Methyl acetate is more volatile than MEK, so it may lead to worker exposure or to hazardous vapor concentrations more quickly than MEK. Like MEK, methyl acetate is flammable, but it ignites more readily than MEK (lower flash point).
The permissible exposure limits (PELs) for MEK and methyl acetate are similar, and both solvents are respiratory irritants that may cause central nervous system depression and are otherwise unhealthy if workers are overexposed through skin contact or inhalation of vapors. All solvent safety data should be reviewed prior to use in any facility.

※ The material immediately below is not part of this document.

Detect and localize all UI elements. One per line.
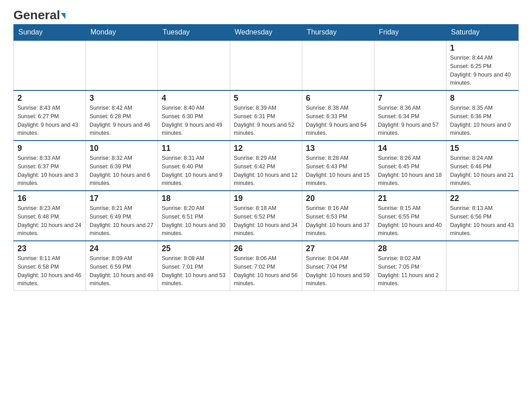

▷Methyl acetate may interact with silicone elastomers in a similar manner to MEK, but compatibility testing is strongly recommended to avoid any unpleasant surprises.
▷Methyl acetate may be a good substitute for methyl ethyl ketone (MEK) for oil removal from silicone elastomer parts.
▷Methyl acetate has a lower boiling and flash point and is more volatile than MEK, so additional precautions may be required to protect workers and avoid inhalation exposure. MEK and methyl acetate have similar airborne permissible exposure limits (PELs), but it may be easier to meet the limits with methyl acetate.
▷Methyl acetate has a lower atmospheric reactivity (no VOCs), so switching to MEK will reduce ground-level ozone generation associated with parts cleaning emissions.
▷Methyl acetate itself is not considered a hazardous waste, so switching from MEK will reduce the amount of hazardous waste generated during parts cleaning.
Methyl acetate may be a good substitute for MEK in parts cleaning. while solvent behavior theories are not perfect, they are a reasonable guide to solvency in the absence of specific experimental data. Again, the same solvent theory suggests that methyl acetate will interact with the plastic material of the part in nearly the same manner as MEK.
Like MEK, methyl acetate is flammable and may be harmful to workers, especially when exposed to vapors. Methyl acetate is more volatile than MEK, so it builds up more quickly in the air environment. Given the high volatility, methyl acetate will also dry out more quickly, which may require a change in cleaning methods.
Methyl acetate is not considered a hazardous waste, so eliminating the use of MEK may reduce the amount of hazardous waste generated by cleaning operations. In addition, given the low atmospheric reactivity of methyl acetate (no VOCs), conversion from MEK will also reduce ground-level ozone generation associated with parts cleaning emissions.